Mehdi Mohsen Nejad

Personal information
- Native name: مهدی سیف الله محسن نژاد
- Full name: Mehdi Seifollah Mohsen Nejad
- Born: 9 December 1998 (age 27) Behbahan, Iran
- Height: 1.60 m (5 ft 3 in)
- Weight: 60 kg (132 lb)

Sport
- Country: Iran
- Sport: Greco-Roman
- Event: 60 kg

Medal record
Men's Greco-Roman wrestling
Representing Iran
Asian Championships
| Silver medal – second place | 2021 Almaty | 60 kg |
| Silver medal – second place | 2022 Ulaanbaatar | 60 kg |
| Bronze medal – third place | 2020 New Delhi | 60 kg |
World Cup
| Gold medal – first place | 2022 Baku | Team |
Vehbi Emre & Hamit Kaplan Tournament
| Bronze medal – third place | 2019 Istanbul | 60 kg |
Grand Prix
| Gold medal – first place | 2020 Shiraz | 60 kg |
| Gold medal – first place | 2023 Zagreb | 60 kg |
| Silver medal – second place | 2024 Budapest | 60 kg |
| Bronze medal – third place | 2023 Bishkek | 60 kg |
| Bronze medal – third place | 2025 Tirana | 63 kg |
World U23 Championships
| Silver medal – second place | 2021 Belgrade | 60 kg |
| Bronze medal – third place | 2018 Bucharest | 60 kg |
| Bronze medal – third place | 2019 Budapest | 60 kg |
Asian U23 Championship
| Bronze medal – third place | 2019 Ulaanbaatar | 60 kg |

= Mehdi Mohsennejad =

Iranian Greco-Roman wrestler (born 1998)

Mehdi Seifollah Mohsen Nejad (مهدی سیف الله محسن نژاد; born 9 December 1998) is an Iranian Greco-Roman wrestler competing in the 60 kg division.

== Career ==
In November 2018, in Bucharest, defeating Armenian Armen Melikyan, he won a bronze medal at the World Under-23 Championships. A year later in Budapest at the Under-23 World Championships he again won the bronze medal, this time defeating Krisztian Kecskemeti of Hungary in the fight for third place.
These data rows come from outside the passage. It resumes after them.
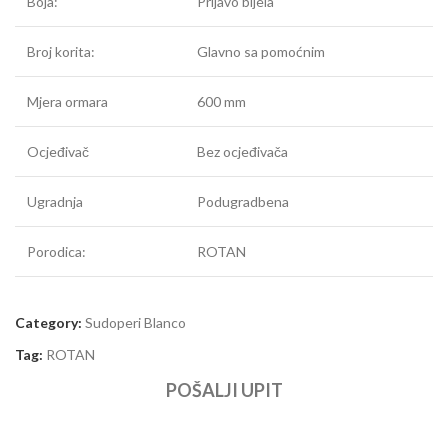
Boja:
Prljavo bijela
Broj korita:
Glavno sa pomoćnim
Mjera ormara
600 mm
Ocjeđivač
Bez ocjeđivača
Ugradnja
Podugradbena
Porodica:
ROTAN
Category:
Sudoperi Blanco
Tag:
ROTAN
POŠALJI UPIT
Mohsennejad won his first medal at a major international competition on 19 February 2020 in New Delhi at the Asian Championships, defeating Kazakhstan's Aidos Sultangali in the 3rd place bout, becoming the bronze medallist. In April 2021, in Alma-Ata, he faced Aydos Sultangali in the final of the Asian Championships, this time he lost, winning the silver medal.

On 20 April 2022, in Ulan Bator at the Asian Championships, he reached the final, in which he lost to Zholaman Sharshenbekov from Kyrgyzstan, becoming the silver medallist.

On 22 September 2023, he lost to Zholoman Sharshenbekov in the semifinals of the World Championship in Belgrade, the next day he lost to Islomzhon Bakhromov of Uzbekistan in the fight for the bronze medal, but in the bout for the Olympic licence he defeated Gevorg Garibyan of Armenia.